Ao adotar o pagamento de utilidades para o colaborador, deve se ter em mente que a abusividade desta prática pode surtir efeitos muito negativos, não somente por ajuizamento de demandas na Justiça do Trabalho, mas também devido à empresa estar sujeita a investigações perante o Ministério do Trabalho e Emprego e também pelo Ministério Público do Trabalho, as quais podem resultar no pagamento multas e na adesão de Termo de Ajuste de Conduta, que se caracteriza por um acordo firmado entre empresa e MPT para cumprir obrigações ou deixar de fazer algo, sob pena de altíssimas multas.
O fato do salário utilidade não gerar reflexos em férias mais 1/3, 13º salário, FGTS e aviso prévio, além de diminuir o valor de impostos, pode parecer lucrativa e benéfica para ambas as partes em um curto prazo, todavia, tanto empregado quanto empregador são prejudicados ao adotarem esse sistema.
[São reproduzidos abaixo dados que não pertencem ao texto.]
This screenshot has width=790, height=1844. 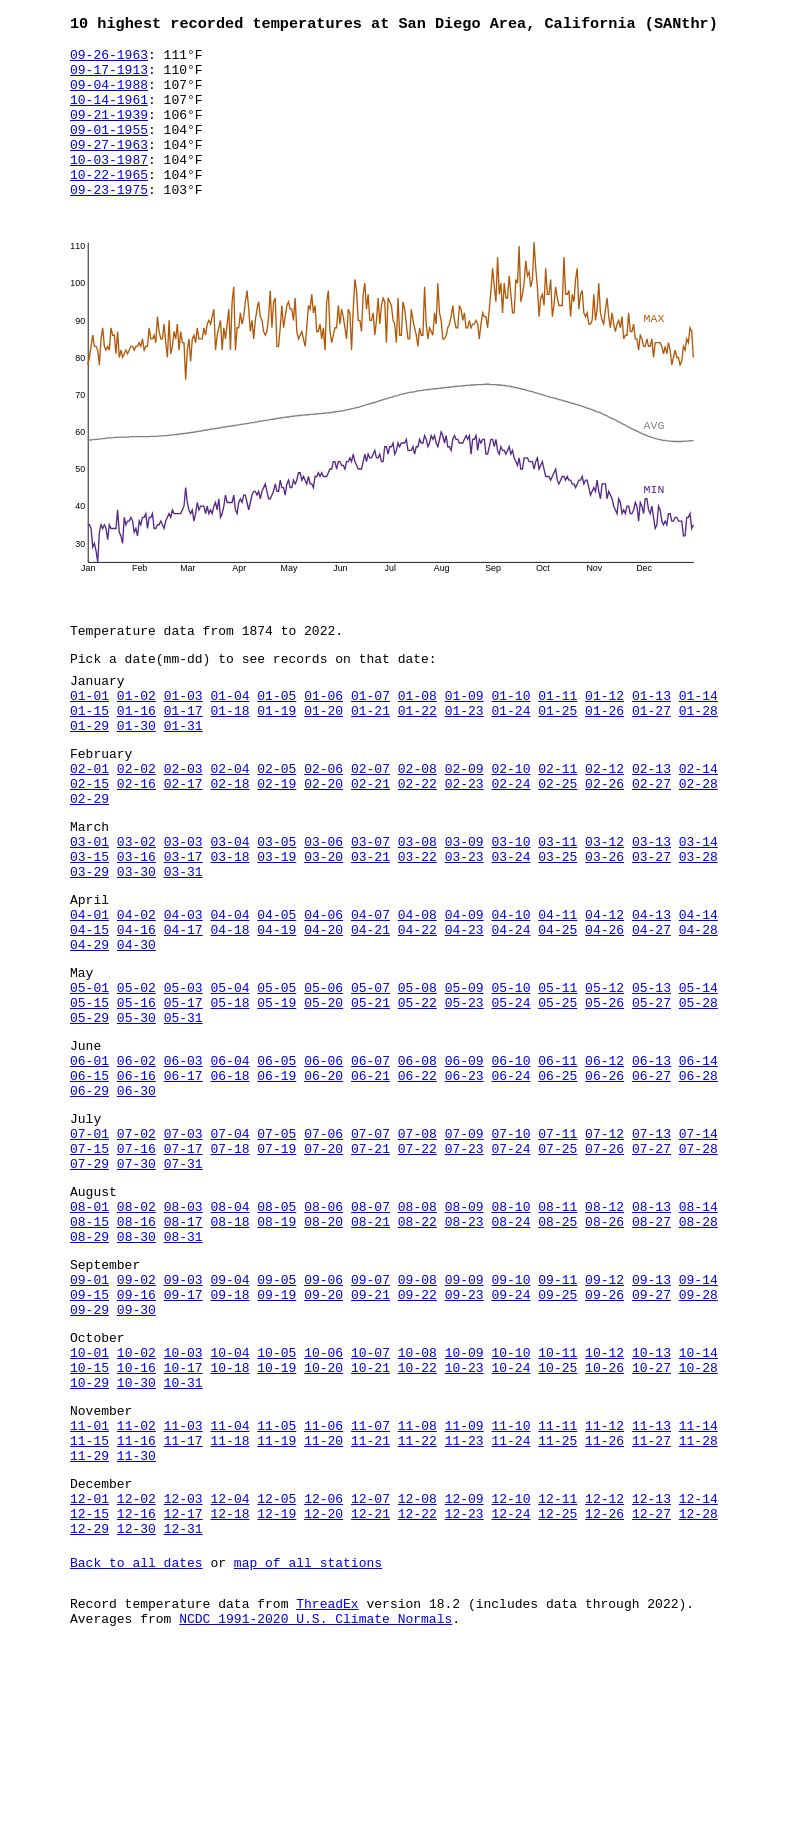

O empregado abre mão de receber um valor maior de 13º salário, férias, FGTS, além de prejudicar o valor da sua aposentadoria e de eventual auxílio previdenciário. Em contrapartida, o empresário ao pagar uma remuneração inferior ao trabalhador, pode sofrer impacto em seus lucros devido ao enfraquecimento do sistema capitalista e do mercado de consumo, além de ter que lidar com problemas perante a Justiça do Trabalho.[1]
Na prática, além da legislação e da jurisprudência, o direito do trabalho se pauta por diversos princípios, os quais são utilizados em caso de discussão perante o judiciário. Ao discutir a legalidade ou fraude da utilização da CLT Flexível, o juiz certamente se utilizará do princípio in dubio pro operário, que trata que na ocorrência de dupla interpretação de uma norma será aplicada a mais favorável ao empregado; o princípio da primazia da realidade, que levará em conta o que ocorre na prática da relação de emprego, independente do pactuado por documentos ou acordo entre as partes; e o princípio da irrenunciabilidade, que desautoriza o empregado a renunciar direitos legalmente assegurados em troca de benefícios e da manutenção do emprego.
Portanto, ainda que empregado e empresa façam acordos para o recebimento do salário utilidade, esse pacto pode ser afastado perante os órgãos judiciais e o empregador ser responsabilizado e condenado ao pagamento de altas quantias.
Sendo assim, é de suma importância a observância da razoabilidade e da boa-fé nas contratações, além de contar com o assessoramento de um advogado especializado em Direito do Trabalho, de modo a se certificar a adequação das políticas de benefícios das empresas ao entendimento legal vigente, evitando incômodos e prejuízos financeiros a curto e longo prazo.
[1]PORTO, Fabio A. Rapp. “CLT flexível” e suas implicações jurídicas. COAD Soluções Confiáveis. Fascículo Semanal nº 33, Ano XLVII, 2013. Páginas 282/271.